Ram initialization and small c.

Eric W. Biederman ebiederman at lnxi.com
Tue Mar 4 12:40:00 CET 2003


Jeremy Jackson <jerj at coplanar.net> writes:

> Another idea on the subject:
> 
> On some chipsets, the entire range of supported processors have MMX and
> maybe SSE/SSE2.  MMX gives 8 extra 64 bit registers (nobody uses
> floating-point in LinuxBIOS, right?) that can be used as 32bit.  They
> can't be used as address/index/base, but only for data. See the MOVD
> instruction.
> 
> Newer versions of gcc offer to produce code which uses them with -mmmx,
> -m3dnow, or at least inline asm can use the registers.  Might be nice
> for checksums with the vector instructions also.

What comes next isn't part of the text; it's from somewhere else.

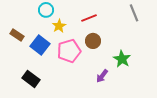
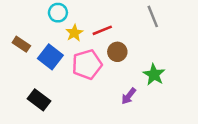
gray line: (134, 13) -> (153, 16), moved
red line: (89, 18) -> (102, 30), moved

Nice I had missed the fact that you can use MOVD with MMX registers.
I have used it just a little bit when debugging to access the SSE
registers but I didn't need them in production so they did not
get used.

I think this is almost justification enough to write a new compiler.
16 extra 32 bit registers that you can use for scratch values on modern
cpus.  And 8 extra registers on the older cpus.

And using them can be a compile option so the code does not get polluted
with strange assumptions.

I won't support those in the very first pass but that is definitely where
I am going to work on as soon as I can produce code.

Can you see a way to stuff more than 32bit in there?